Wednesday, April 14, 2010

Iceland report reveals corruption and regulatory negligence

The investigation into the Icelandic banking collapse in October 2008 has issued a report (not currently available on the web in English) which concludes, among other things that the leading Icelandic banks - Kaupthing, Glitnir and Lansbanki - all of which toppled in quick succession that Autumn - had become captive to the interests of their majority shareholders after privatisation in the early noughties, and that the depth of their financial problems was purposefully kept secret in order to prevent panic amongst depositors.

But it gets worse. On the political and regulatory side, the report makes damning criticisms of leading politicians, civil servants and regulators, almost all of whom failed in their primary duty to protect public interest. Most prominent is former prime minister David Oddsson, currently editor of an influential Icelandic newspaper, but chairman of the Central Bank at the time of the crash. Oddsson had a lead role in privatising these banks and in fostering the light-touch regulation that encouraged their reckless lending programmes. His conduct is criticised for "mistakes and negligence." Likewise, former prime minister Geir Haarde, former finance minister Árni Mathiesen and former minister of commerce Björgvin Sigurdsson, plus other former governors of Iceland's central bank are also named and shamed, as is the former head of the financial supervision authority (FME), Jónas Jónsson.

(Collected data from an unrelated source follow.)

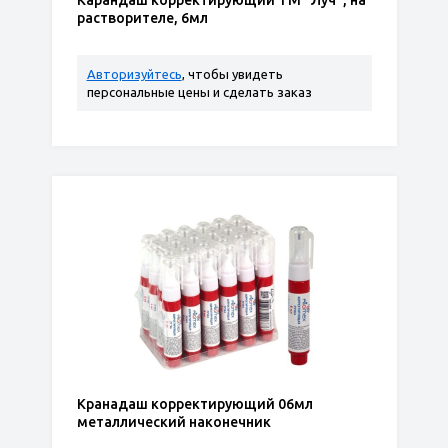
Карандаш корректирующий ТМ "Луч", на
растворителе, 6мл
Авторизуйтесь
, чтобы увидеть
персональные цены и сделать заказ
Кранадаш корректирующий 06мл
металлический наконечник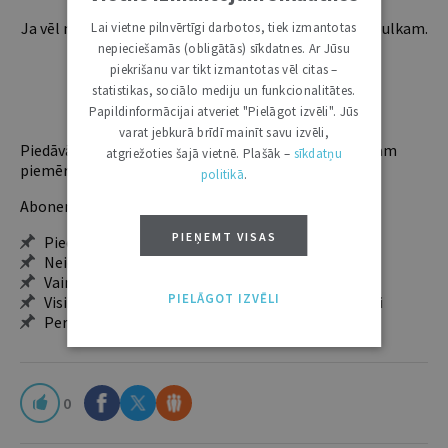
Ja vēl neesi abonents, aicinām pievienoties lasītāju pulkam.
Lai vietne pilnvērtīgi darbotos, tiek izmantotas
Iegūsi tūlītēju piekļuvi digitālajam saturam!
nepieciešamās (obligātās) sīkdatnes. Ar Jūsu
piekrišanu var tikt izmantotas vēl citas –
statistikas, sociālo mediju un funkcionalitātes.
ABONĒT
Papildinformācijai atveriet "Pielāgot izvēli". Jūs
varat jebkurā brīdī mainīt savu izvēli,
Piedāvājam trīs abonementu veidus. Vienam lietotājam
atgriežoties šajā vietnē. Plašāk –
sīkdatņu
piemērotākais ir "Mazais" (3, 6 un 12 mēnešiem).
politikā
.
Abonentu ieguvumi:
PIEŅEMT VISAS
Pieeja jaunākajam izdevumam
Neierobežota pieeja arhīvam – 24 h/7 d.
Vairāk nekā 18 000 rakstu un 2000 autoru
PIELĀGOT IZVĒLI
Visi tematiskie numuri un ikgadējie grāmatžurnāli
Personalizētās iespējas – piezīmes, citāti, mapes
0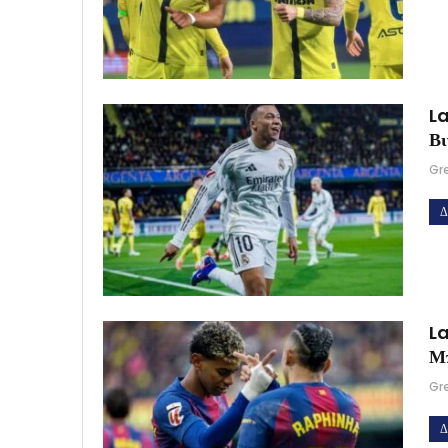
La
Βι
Gr
Δ
La
Μ
Gr
Δ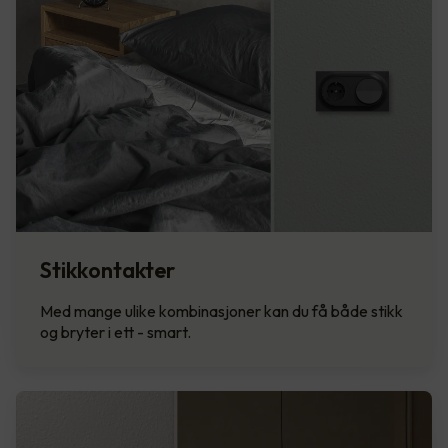
Stikkontakter
Med mange ulike kombinasjoner kan du få både stikk
og bryter i ett - smart.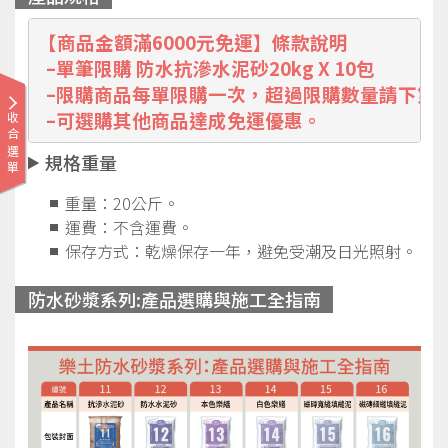
【商品金額滿6000元免運】條款說明
  –單筆限購 防水抗滲水泥砂20kg X 10包
  –限購商品每單限購一次，超過限購數量請下第
  –可選購其他商品達成免運優惠。
收合選單
規格重量
重量：20公斤。
運費：不含運費。
保存方式：乾燥保存一年，避免受潮及日光照射。
防水砂漿系列:產品選購與施工全指南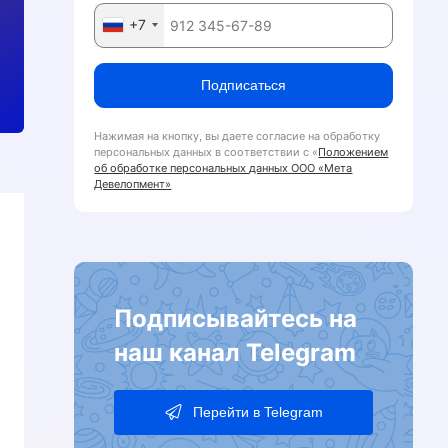
+7
Подписаться
Нажимая на кнопку, вы даете согласие на обработку
персональных данных в соответствии с «
Положением
об обработке персональных данных ООО «Мета
Девелопмент»
Подписывайтесь на
наш канал Telegram
Перейти в Telegram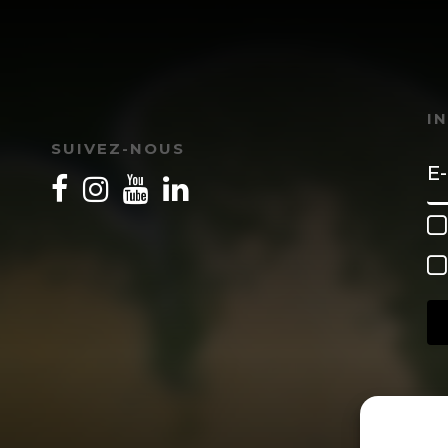
I
SUIVEZ-NOUS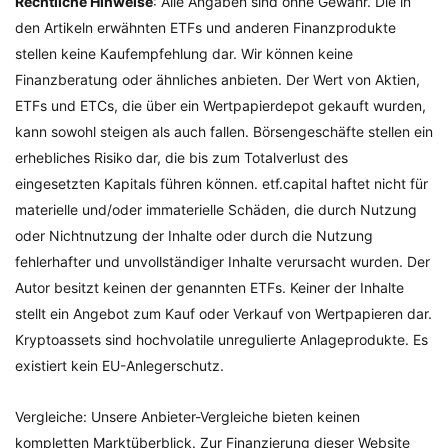
Rechtliche Hinweise
: Alle Angaben sind ohne Gewähr. Die in
den Artikeln erwähnten ETFs und anderen Finanzprodukte
stellen keine Kaufempfehlung dar. Wir können keine
Finanzberatung oder ähnliches anbieten. Der Wert von Aktien,
ETFs und ETCs, die über ein Wertpapierdepot gekauft wurden,
kann sowohl steigen als auch fallen. Börsengeschäfte stellen ein
erhebliches Risiko dar, die bis zum Totalverlust des
eingesetzten Kapitals führen können. etf.capital haftet nicht für
materielle und/oder immaterielle Schäden, die durch Nutzung
oder Nichtnutzung der Inhalte oder durch die Nutzung
fehlerhafter und unvollständiger Inhalte verursacht wurden. Der
Autor besitzt keinen der genannten ETFs. Keiner der Inhalte
stellt ein Angebot zum Kauf oder Verkauf von Wertpapieren dar.
Kryptoassets sind hochvolatile unregulierte Anlageprodukte. Es
existiert kein EU-Anlegerschutz.
Vergleiche: Unsere Anbieter-Vergleiche bieten keinen
kompletten Marktüberblick. Zur Finanzierung dieser Website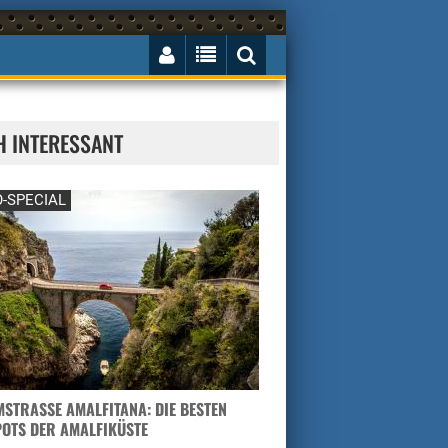
H INTERESSANT
-SPECIAL
STRASSE AMALFITANA: DIE BESTEN H
TS DER AMALFIKÜSTE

Talking with investigators, researchers and journalists in Reykjavik in February this year, this blogger was struck by the comparisons that can be made between what happened in Iceland and the situation in other small island hosts of offshore finance. Firstly, there is the disastrous proximity and overlap of interests between the finance industry and the government, with the latter being highly vulnerable to capture by eccentric and potentially dangerous ideological forces. Second, there was (and remains) the weakness of local media, which lack financial journalists capable of sustained and critical analysis: Oddsson's current editorial role is all the more inappropriate and has led to accusations that key parts of the Hrunið (the Crash) are still not being made public. Third, there is the unwillingness on the part of regulators, whose prime duty is to protect public interest, to rock the boat, partly for fear of adverse external publicity. Fourth, islanders employed in the finance sector, some of whom would have been acutely aware of the fragility of the banking system, are under intense pressure to say nothing that might harm the interests of 'Iceland PLC'. We have witnessed similar cultural pressures elsewhere in the British Crown Dependencies and Overseas Territories, for example.

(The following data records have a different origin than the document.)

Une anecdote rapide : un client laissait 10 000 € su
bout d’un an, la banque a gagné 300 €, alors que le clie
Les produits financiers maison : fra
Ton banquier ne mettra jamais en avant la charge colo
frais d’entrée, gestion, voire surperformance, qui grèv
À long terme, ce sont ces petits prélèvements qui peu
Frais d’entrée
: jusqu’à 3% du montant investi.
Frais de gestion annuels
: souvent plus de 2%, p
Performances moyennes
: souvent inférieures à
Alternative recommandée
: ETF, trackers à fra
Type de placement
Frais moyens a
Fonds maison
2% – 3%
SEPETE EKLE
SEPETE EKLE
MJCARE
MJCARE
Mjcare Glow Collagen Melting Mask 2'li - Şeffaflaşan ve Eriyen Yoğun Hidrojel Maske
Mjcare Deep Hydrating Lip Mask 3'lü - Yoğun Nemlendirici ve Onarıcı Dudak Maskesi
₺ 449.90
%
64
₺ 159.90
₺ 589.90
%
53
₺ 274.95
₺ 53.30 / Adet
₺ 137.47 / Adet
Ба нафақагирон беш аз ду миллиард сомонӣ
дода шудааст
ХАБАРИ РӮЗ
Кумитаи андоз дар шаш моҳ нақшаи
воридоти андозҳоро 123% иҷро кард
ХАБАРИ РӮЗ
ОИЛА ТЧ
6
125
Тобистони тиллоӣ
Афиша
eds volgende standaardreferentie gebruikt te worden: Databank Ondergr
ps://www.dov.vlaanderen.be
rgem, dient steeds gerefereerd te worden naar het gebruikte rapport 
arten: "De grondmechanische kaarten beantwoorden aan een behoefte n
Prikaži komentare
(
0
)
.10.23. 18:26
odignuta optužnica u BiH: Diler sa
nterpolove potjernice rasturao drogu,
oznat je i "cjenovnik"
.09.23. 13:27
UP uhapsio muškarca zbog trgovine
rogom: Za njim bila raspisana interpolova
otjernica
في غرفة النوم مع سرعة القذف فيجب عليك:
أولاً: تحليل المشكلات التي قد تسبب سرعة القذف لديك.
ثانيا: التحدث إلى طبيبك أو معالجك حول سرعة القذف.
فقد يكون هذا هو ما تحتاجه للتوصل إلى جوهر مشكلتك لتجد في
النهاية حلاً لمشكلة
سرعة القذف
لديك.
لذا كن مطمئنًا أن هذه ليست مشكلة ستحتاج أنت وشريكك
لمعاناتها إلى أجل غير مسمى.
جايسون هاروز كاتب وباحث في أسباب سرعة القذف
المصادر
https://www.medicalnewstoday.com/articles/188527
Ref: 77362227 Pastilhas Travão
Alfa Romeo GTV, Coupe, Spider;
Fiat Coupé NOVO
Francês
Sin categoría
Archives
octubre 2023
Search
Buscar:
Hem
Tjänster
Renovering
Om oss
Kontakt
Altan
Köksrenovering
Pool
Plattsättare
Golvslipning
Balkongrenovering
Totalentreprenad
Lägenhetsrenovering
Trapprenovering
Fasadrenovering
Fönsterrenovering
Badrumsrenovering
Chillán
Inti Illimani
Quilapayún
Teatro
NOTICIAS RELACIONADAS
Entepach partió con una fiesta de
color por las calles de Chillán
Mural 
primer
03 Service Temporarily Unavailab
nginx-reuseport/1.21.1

Collectively, these overlapping interests within a tiny network of 'old boy groups', the lack of critical over-view, and the cultural pressures that suppress dissent make islands totally inappropriate places to host international financial services. The lack of effective accountability and operational transparency will almost inevitably foster a climate of weak regulation, rentier economic activity and corrupt practices. Iceland has collapsed, Ireland teeters, and Britain is adrift during an election period with little or no discussion on how to proceed with comprehensive reform of the City of London and its overseas satellites.

Iceland, on the other hand, seems determined to clean up the stables. The investigation committee's report will apparently provide the basis for convening a long-dormant constitutional court with powers to punish those who mis-use public office for personal gain. We wish them well with this process, and with their other project to transform the island into a transparency haven.